Another concession involves a clause called “gainsharing” in which the union gets a payoff for increasing “employee availability” for anything more than five days on average from the total workforce. The pandemic killed about 175 transit workers and sickened countless more, reducing their ability to come to work. In order to compel workers, irrespective of health, to be available for work, the TWU bureaucracy has agreed to take on the functions of management.

That is why the president of the New York City Transit Authority, Richard Davey, stated Monday at an MTA finance committee meeting, which was also the same day the vote totals were announced, that the gainsharing clause for increasing productivity will be one of the means the authority will use to achieve its goal of saving $500 million in efficiencies.

At the MTA board meeting Wednesday, the vote to accept the union contract was made out of the public’s view (called executive session), while the two votes for fare and toll hikes were done unanimously by the MTA board. After the secretly held vote approving the concessions contract was completed, MTA Chairman Janno Lieber came back into the public hearing, stating that he was “thrilled” that the deal was accepted.

The fares for New York City subways, buses and commuter railroads imposed Wednesday will increase by 6 percent effective August 20. Toll hikes of 6 percent for bridges and tunnels will kick in August 6. The agency also announced that there will be more 4 percent fare and toll hikes scheduled to go into effect for 2025 and every two years thereafter.

These future increases are part of an overall attack on MTA workers and riders. Even though the MTA has a projected balanced operating budget until 2027, the Citizens Budget Commission, a big-business mouthpiece, maintains that by 2029, the MTA will have a budget shortfall exceeding $900 million. This is as much a political statement as an economic one, as politicians, both Democrat and Republican, have starved public transit and other basic services for funds.

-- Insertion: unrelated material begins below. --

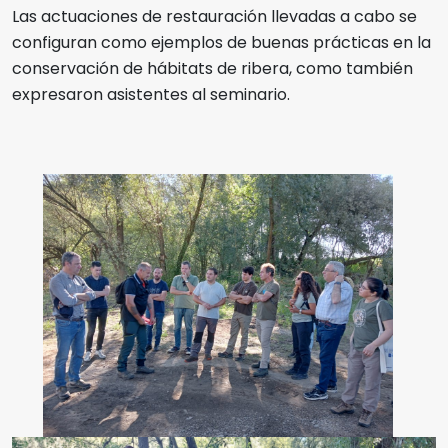
Las actuaciones de restauración llevadas a cabo se
configuran como ejemplos de buenas prácticas en la
conservación de hábitats de ribera, como también
expresaron asistentes al seminario.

Another concern was raised by New York State Comptroller Thomas Di Napoli, who in a statement issued July 17 reported that “in 2023, the MTA estimates that 17.9 percent of revenue will go towards servicing debt.” The agency has a long-term bond debt of about $48 billion, a principle driving force of the attack on both MTA workers and riders.

In addition, the MTA is proceeding to institute congestion pricing, charging motorists a fee for coming into Mid Manhattan and Lower Manhattan. The agency projects leveraging $1 billion in revenues from congestion pricing into $15 billion to pay for current and future capital maintenance and improvement programs.

There are ample resources for a decent living standard and a safe, reliable transit system for all. In 2022 there were 136 billionaires in New York City, which has been called the billionaire capital of the world, while the transit system crumbles and services are starved of funds. This obscene level of inequality is inherent in a social system that is based on securing the right of private profit for the wealthy few.

The urgent need is to unite transit workers and the public more broadly through rank-and-file committees independent of the unions and all the political representatives of big business in the Democratic and Republican parties.

An essential first step was taken this month with the development of the New York City Transit Workers Rank-and-File Committee, which in opposing the ratification of the sellout TWU deal, stressed the broader need to transfer decision-making from the union apparatus to rank-and-file workers and to break down barriers between workers in a common struggle for our class interests. We urge transit workers and riders to join this fight.